On 10/16/2018 05:58 PM, Markus Scherer wrote:
On Tue, Oct 9, 2018 at 8:57 PM Tom Honermann <tom@honermann.net> wrote:
The C standard defines a (very) few functions in terms of the C char16_t typedef (mbrtoc16, c16rtomb).  Within C++, those functions are exposed in the std namespace as though they were declared with the C++ builtin char16_t type.  Has there been much consideration for similarly exposing ICU's C APIs to C++ consumers?

C++ code calls ICU C APIs all the time.

Of course, sorry, I wasn't very clear with that question.  Let me try again.  I was responding to this quote:

> Unfortunately, if UChar is configured != char16_t, you need casts or cast helpers for using C APIs from C++ code.

The question is, effectively, whether consideration has been given to providing cast helpers in a manner similar to how standard C++ provides access to standard C functions; e.g., by exposing cast helpers in a C++ namespace.  More concretely, whether something like the following has been considered:
U_STABLE UChar * U_EXPORT2
u_strchr(const UChar *s, UChar c);

#if defined(__cplusplus)
namespace icu {
  char16_t * U_EXPORT2
  u_strchr(const char16_t *s, char16_t c);
};
#endif /* __cplusplus */
Noting that there are methods on at least some platforms that avoid having to actually write a definition for the namespace scoped signature when the functions have compatible calling conventions.

People use C APIs because they can be binary stable, and they want to be able to link with multiple versions of the ICU DLL.

Indeed.


People who call C++ APIs either tightly control DLL versions or link everything statically.

Despite not wanting to...


It would be really nice if it was feasible to provide stable C++ API from a shared library.

but having to because of this :)


(This technique is not without complexities.  For example, attempting to take the address of an overloaded function without a cast may be ambiguous.  I'm just curious how much this or similar techniques were explored and what the conclusions were)

Not sure what the question is.
There is of course no overloading on C APIs.

Hopefully I've clarified this above.


If u"literals" had just been uint16_t* without a new type, then we could have used string literals without changing API and breaking call sites, on most platforms anyway.

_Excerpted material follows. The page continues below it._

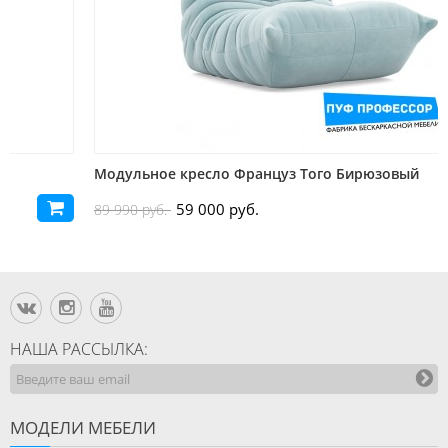
Модульное кресло Француз Того Бирюзовый
59 000 руб.
89 990 руб.
НАША РАССЫЛКА:
МОДЕЛИ МЕБЕЛИ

And if uint16_t==wchar_t on Windows, then that would have been fine, too.

How would that have been fine on Windows?  The reinterpret casts would still have been required.

Why? If the two types had been typedefs of each other, there would need not be any casts.

I overlooked your mention of uint16_t==wchar_t.  However, uint16_t was added in C99 and I suspect it would have already been too late to define it as wchar_t when u"literals" were adopted.  Additionally, that would have resulted in the same problems that we now face with int8_t commonly being defined in terms of a character type.


Lyberta provided one example, but there are others.  For example, serialization and logging libraries.  Consider a modern JSON library; it is convenient to be able to write code like the following that just works.

json_object player;
uint16_t scores[] = { 16, 27, 13 };
player["id"] = 42;
player["name"] = std::u16string("Skipper McGoof");
player["nickname"] = u"Goofy"; // stores a string
player["scores"] = scores;     // stores an array of numbers.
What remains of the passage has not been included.